This was my sister's horse, I never did begin hauling for hire.

Other times we pre-arranged overnight stays with facilities listed as available. HorseHotels.com is a site I recall, there are others. Also the horse travel insurance USRider Equestrian Motor Plan may have a listing.

Mostly though we had enough drivers and room to sleep in shifts.

Not done any long-distance hauling in years though, hopefully someone will post with more up to date/helpful advice.


----------



## CA VA shooter (Feb 4, 2015)

I hauled every year long distance for vacation and my parents have been hauling long distance for competitions for 30+ years. I always map my route and figure out where my day will end ( try to not exceed 8 hours a day of driving for the horses sake). I call the local chamber of commerce for that area and ask if they have a fairgrounds I can overnight at. Most will be more than happy to have you stay and will ask for a donation (I have been asked usually for $20) for the use of the facility. I have only ever had one city tell me no and were just real nasty about it, but it worked out for me as I stayed in the next town over and met some really awesome ropers who gave me great advice on a horse I had with me. Most fairgrounds are open and it doesn't matter when you show up, there is no one to check in with, you just come and go as you please. No need to worry about running behind schedule. 

There is also the US Stable Guide which I use on cross country travels.
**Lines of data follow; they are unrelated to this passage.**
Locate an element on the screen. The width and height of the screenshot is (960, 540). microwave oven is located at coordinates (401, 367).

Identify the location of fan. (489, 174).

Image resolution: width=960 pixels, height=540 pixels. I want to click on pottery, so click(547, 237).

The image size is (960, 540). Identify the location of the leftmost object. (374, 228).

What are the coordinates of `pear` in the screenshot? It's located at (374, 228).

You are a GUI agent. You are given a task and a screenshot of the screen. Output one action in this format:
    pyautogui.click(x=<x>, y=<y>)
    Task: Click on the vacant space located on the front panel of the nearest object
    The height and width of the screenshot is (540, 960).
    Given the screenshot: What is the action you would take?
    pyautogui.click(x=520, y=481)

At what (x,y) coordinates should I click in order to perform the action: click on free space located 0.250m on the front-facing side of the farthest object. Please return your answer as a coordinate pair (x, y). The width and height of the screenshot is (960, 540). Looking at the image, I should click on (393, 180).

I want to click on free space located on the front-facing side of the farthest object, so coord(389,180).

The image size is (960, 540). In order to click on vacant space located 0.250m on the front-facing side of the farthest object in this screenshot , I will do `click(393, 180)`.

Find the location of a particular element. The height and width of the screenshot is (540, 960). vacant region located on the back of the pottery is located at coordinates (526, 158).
Have found some really nice places and people who I want to go back and see when I can stay and ride a awhile. These places were great even though we would tell the owners we will be there at XX time on XX day they just expect me to show up at some time that day and are extremely flexible. Had one place let me stay over at their private ranch, owners were gone roping and told me to just leave the money on the counter when I left. 
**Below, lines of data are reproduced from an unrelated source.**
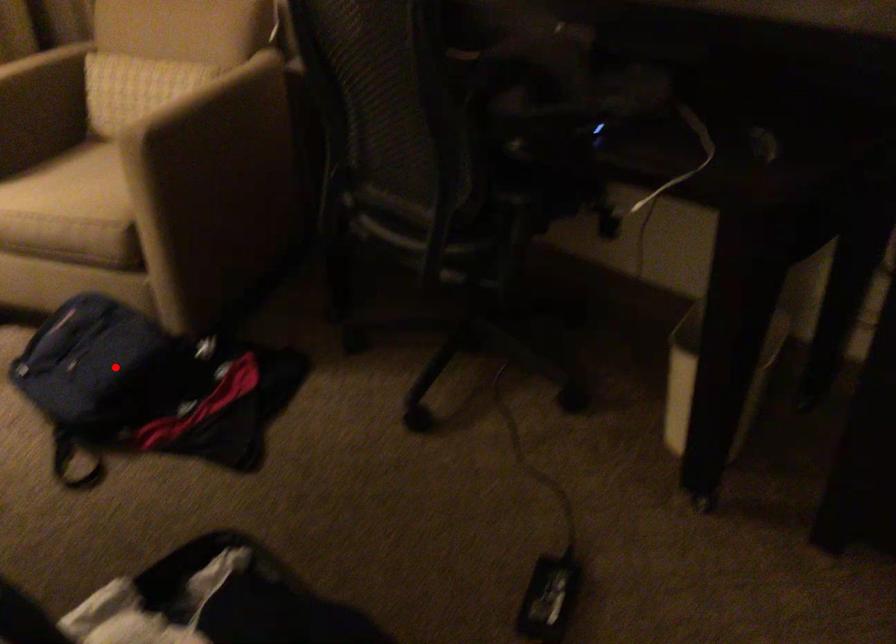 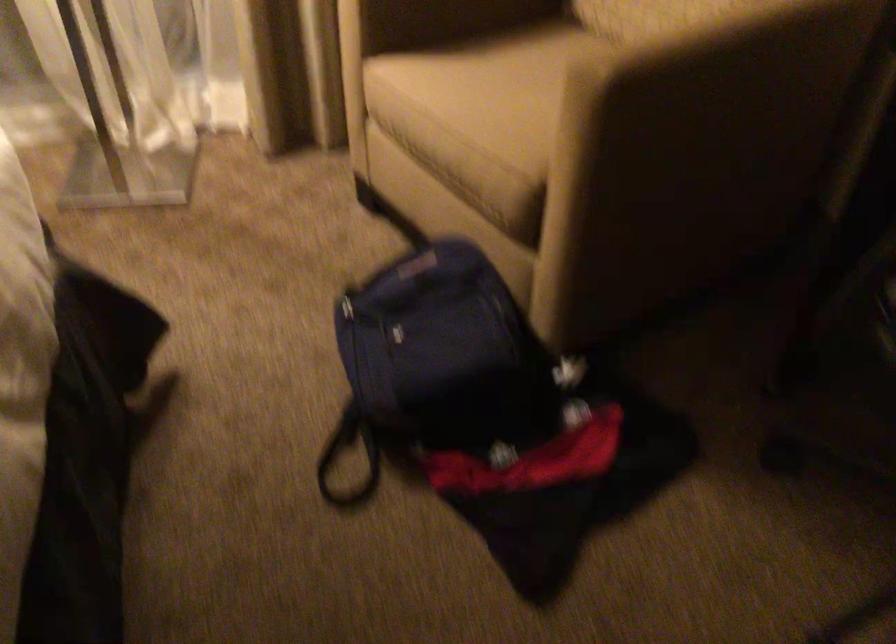 Find the pixel in the second image that matches the highlighted location in the first image.

(442, 366) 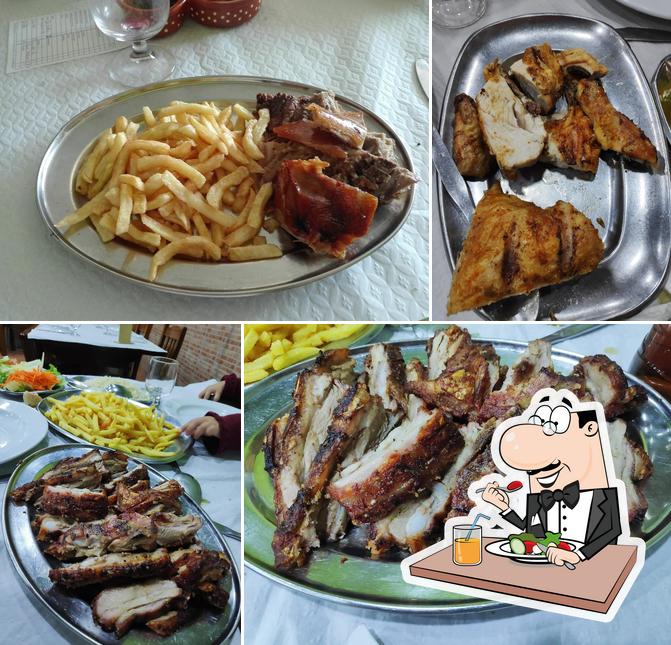 Find the location of a particular element. Image resolution: width=671 pixels, height=645 pixels. paper under plate is located at coordinates pyautogui.click(x=62, y=286). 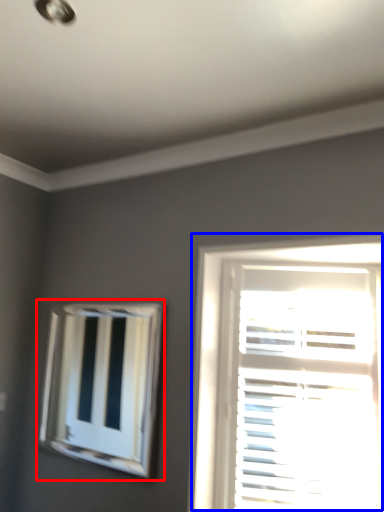 Question: Which of the following is the farthest to the observer, bay window (highlighted by a red box) or window (highlighted by a blue box)?

Choices:
 (A) bay window
 (B) window

Answer: (A) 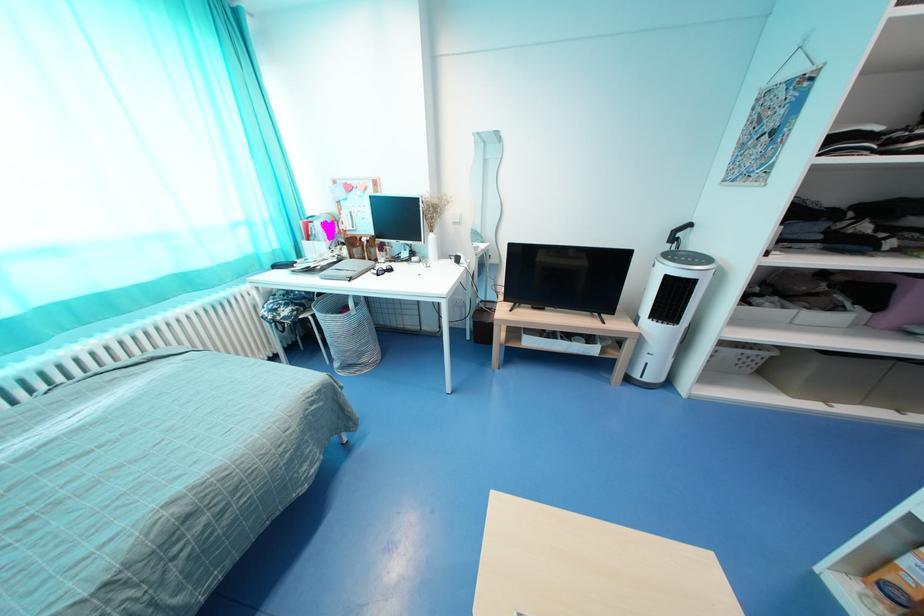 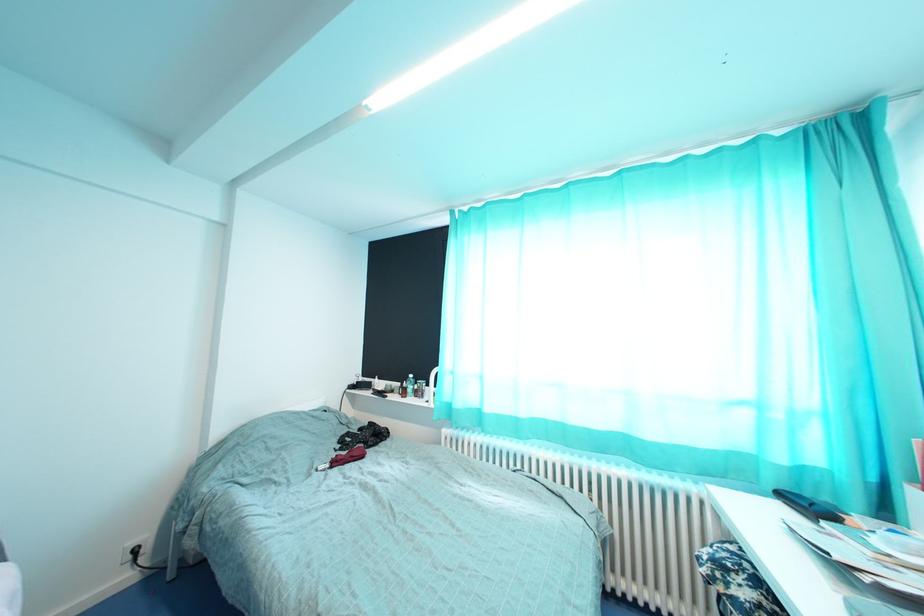 Question: The first image is from the beginning of the video and the second image is from the end. How did the camera likely rotate when shooting the video?

Choices:
 (A) Left
 (B) Right
 (C) Up
 (D) Down

Answer: (A) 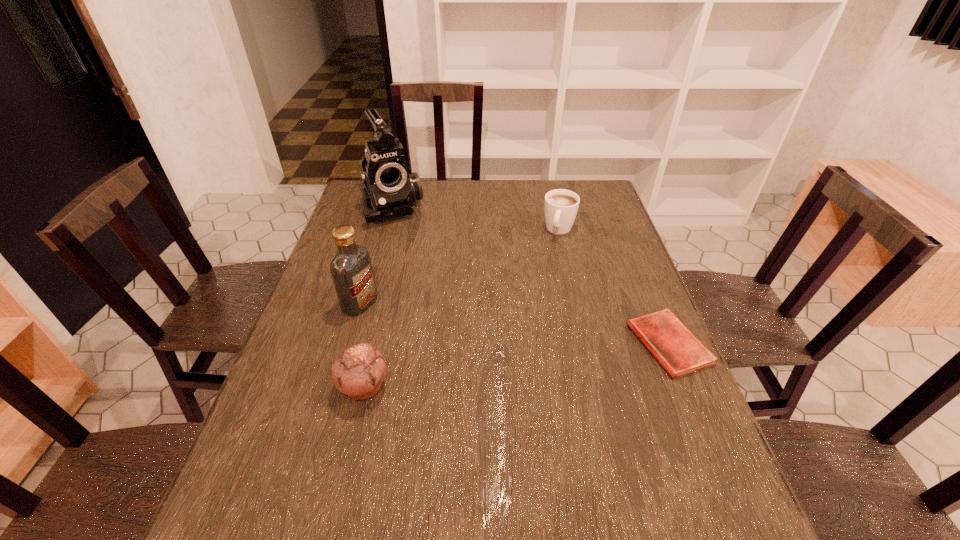 Identify the location of empty location between the diary and the muffin. This screenshot has height=540, width=960. (516, 365).

Identify the location of free spot between the muffin and the cappuccino. (462, 308).

This screenshot has width=960, height=540. In order to click on free spot between the rightmost object and the second tallest object in this screenshot , I will do `click(515, 323)`.

At what (x,y) coordinates should I click in order to perform the action: click on unoccupied area between the cappuccino and the diary. Please return your answer as a coordinate pair (x, y). This screenshot has height=540, width=960. Looking at the image, I should click on (614, 287).

Find the location of a particular element. empty space between the rightmost object and the muffin is located at coordinates (516, 365).

The image size is (960, 540). Find the location of `empty space that is in between the shortest object and the vodka`. empty space that is in between the shortest object and the vodka is located at coordinates (515, 323).

Find the location of `blank region between the fourth object from left to right and the vodka`. blank region between the fourth object from left to right and the vodka is located at coordinates (460, 267).

The width and height of the screenshot is (960, 540). What are the coordinates of `empty location between the shortest object and the muffin` in the screenshot? It's located at (516, 365).

Where is `object that can be found as the third closest to the muffin`? object that can be found as the third closest to the muffin is located at coordinates (676, 348).

Choose which object is the third nearest neighbor to the muffin. Please provide its 2D coordinates. Your answer should be formatted as a tuple, i.e. [(x, y)], where the tuple contains the x and y coordinates of a point satisfying the conditions above.

[(676, 348)]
Other than the one city being total jerks, I have never had a bad experience with any of these places. Also, keep in mind some auction yards will allow travelers to layover for a night as well.


----------



## Palomine (Oct 30, 2010)

I know people who do this, and it has been fine. Also know people who did this and it didn't turn out well at all.
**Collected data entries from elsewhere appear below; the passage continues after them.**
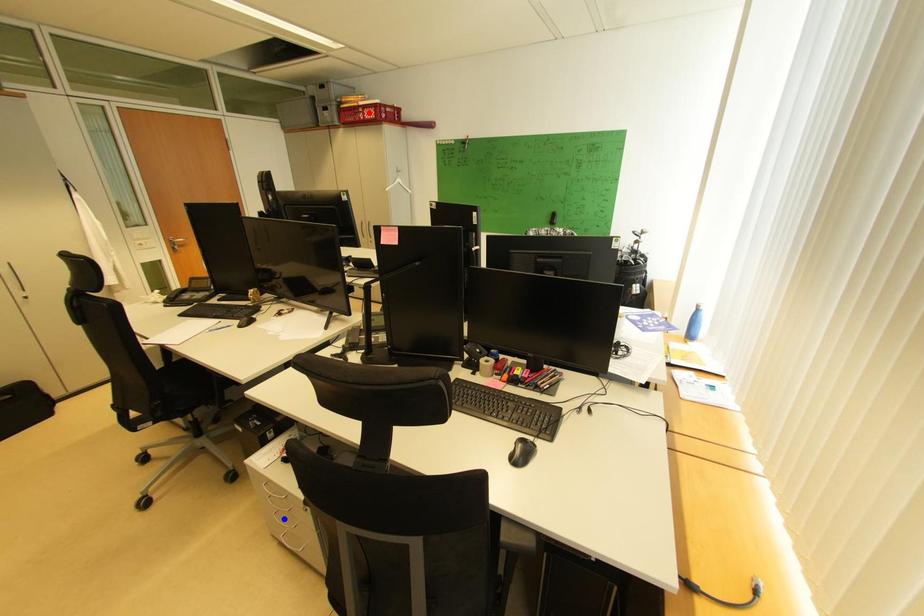 Question: In the image, two points are highlighted. Which point is nearer to the camera? Reply with the corresponding letter.

Choices:
 (A) blue point
 (B) red point

Answer: (A) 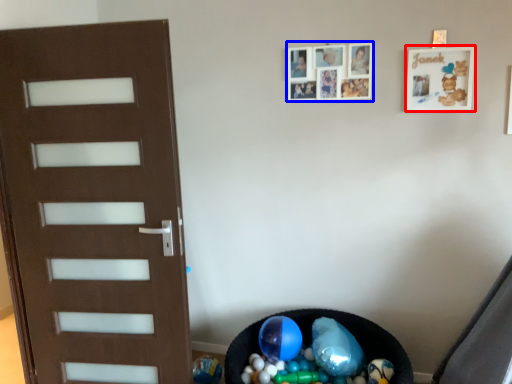 Question: Which object is further to the camera taking this photo, picture frame (highlighted by a red box) or picture frame (highlighted by a blue box)?

Choices:
 (A) picture frame
 (B) picture frame

Answer: (B) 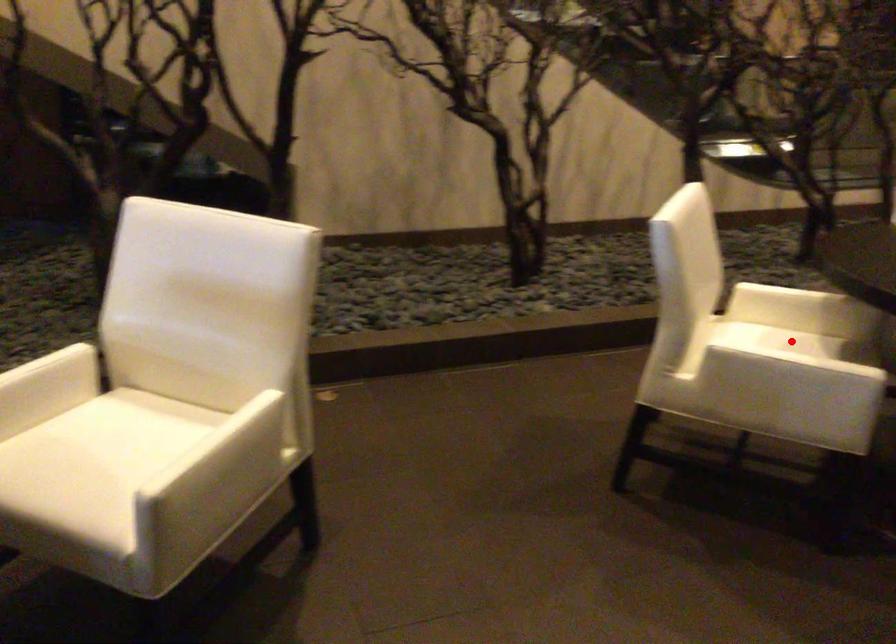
Many fairgrounds have neighborhoods that are less than stellar surrounding them. Crime is high and murders are common. 

Finding overnight horse motels is best I think.

A lot will depend too on where, when and your safety concerns.


----------



## churumbeque (Dec 20, 2009)

I was driving home from an 11 hour drive and about 3 in the morning I was exhausted and a storm was moving in. I saw a sign for county fairgrounds. Exited and followed the signs. This one had a covered area that the sides were open. I pulled right in out of the storm and sleep a few hours. Just kept hors in trailer. I'm sure some have stall available


----------



## churumbeque (Dec 20, 2009)

Also cabelas in remote areas have pens for horses


----------



## anndankev (Aug 9, 2010)

churumbeque said:


> Also cabelas in remote areas have pens for horses


Apologize for my ignorance, but what is cabelas?


----------



## OutOfTheLoop (Apr 1, 2012)

Cabelas is a sporting goods store, at least the cabelas I'm thinking about
_Posted via Mobile Device_


----------



## PrivatePilot (Dec 7, 2009)

Any good hauler should be planning their stops *well in advance* of hitting the road. Just 'winging it' is fine when you're in an RV, are self sufficient, only have yourself to answer to, and a WalMart is a perfectly viable option for an overnight in a pinch...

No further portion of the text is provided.